Patriarchs of the world's 250 million Orthodox Christians ended a rare summit in Istanbul on Sunday calling for a peaceful end to the crisis in Ukraine and denouncing violence driving Christians out of the Middle East.
Twelve heads of autonomous Orthodox churches, the second-largest family of Christian churches, also agreed to hold a summit of bishops, or ecumenical council, in 2016, which will be the first in over 1,200 years.
The Istanbul talks were called to decide on the council, which the Orthodox have been preparing on and off since the 1960s, but the Ukraine crisis overshadowed their talks at the office of spiritual leader Ecumenical Patriarch Bartholomew.
As the prelates left a special service at Saint George's Cathedral, a woman in the crowd called out in Russian "Pray for Ukraine!" Two archbishops responded: "You pray, too!"
In their communiqué, the patriarchs called for "peaceful negotiations and prayerful reconciliation in the ongoing crisis in Ukraine" and denounced what they said were "threats of violent occupation of sacred monasteries and churches" there.
The Russian Orthodox Church, with 165 million members by far the largest in the Orthodox family, last month issued a statement along with Moscow's Foreign Ministry about what they said were attacks on revered historic monasteries in Kiev and Pochayiv in western Ukraine.
Russia has used the alleged threat to Russian-speakers in Ukraine, including the faithful of the Moscow-backed church there, to argue it has the right to intervene to protect them.
Closely aligned with President Vladimir Putin on Ukraine policy, the Russian church has a partner Ukrainian Orthodox Church mostly in the Russian-speaking east of the country that is loyal to the Moscow patriarchate.
There are two rival Orthodox churches mostly in western Ukraine, both meant to be Ukrainian national churches.
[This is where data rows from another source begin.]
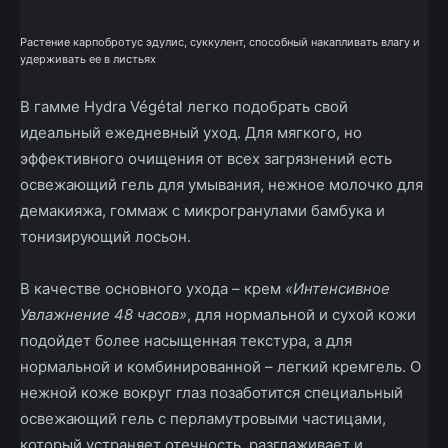
Растение карпобротус эдулис, суккулент, способный накапливать влагу и
удерживать ее в листьях
В гамме Hydra Végétal легко подобрать свой
идеальный ежедневный уход. Для мягкого, но
эффективного очищения от всех загрязнений есть
освежающий гель для умывания, нежное молочко для
демакияжа, гоммаж с микрогранулами бамбука и
тонизирующий лосьон.
В качестве основного ухода – крем
«Интенсивное
Увлажнение 48 часов»
, для нормальной и сухой кожи
подойдет более насыщенная текстура, а для
нормальной и комбинированной – легкий крем­гель. О
нежной коже вокруг глаз позаботится специальный
освежающий гель с перламутровыми частицами,
который устраняет отечность, разглаживает и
Neither is part of the global Orthodox communion and the patriarchs' communiqué expressed the hope they would one day join it.
MIDDLE EAST CHRISTIANS
On the Middle East, the patriarchs denounced "the lack of peace and stability, which is prompting Christians to abandon the land where our Lord Jesus Christ was born."
They demanded the release of two prominent Syrian Orthodox archbishops kidnapped near Aleppo in April 2013.
Unrest in the Middle East over the past decade has killed or driven out large numbers of Christians, many of them Orthodox. Christians make up about 5 percent of the region's population.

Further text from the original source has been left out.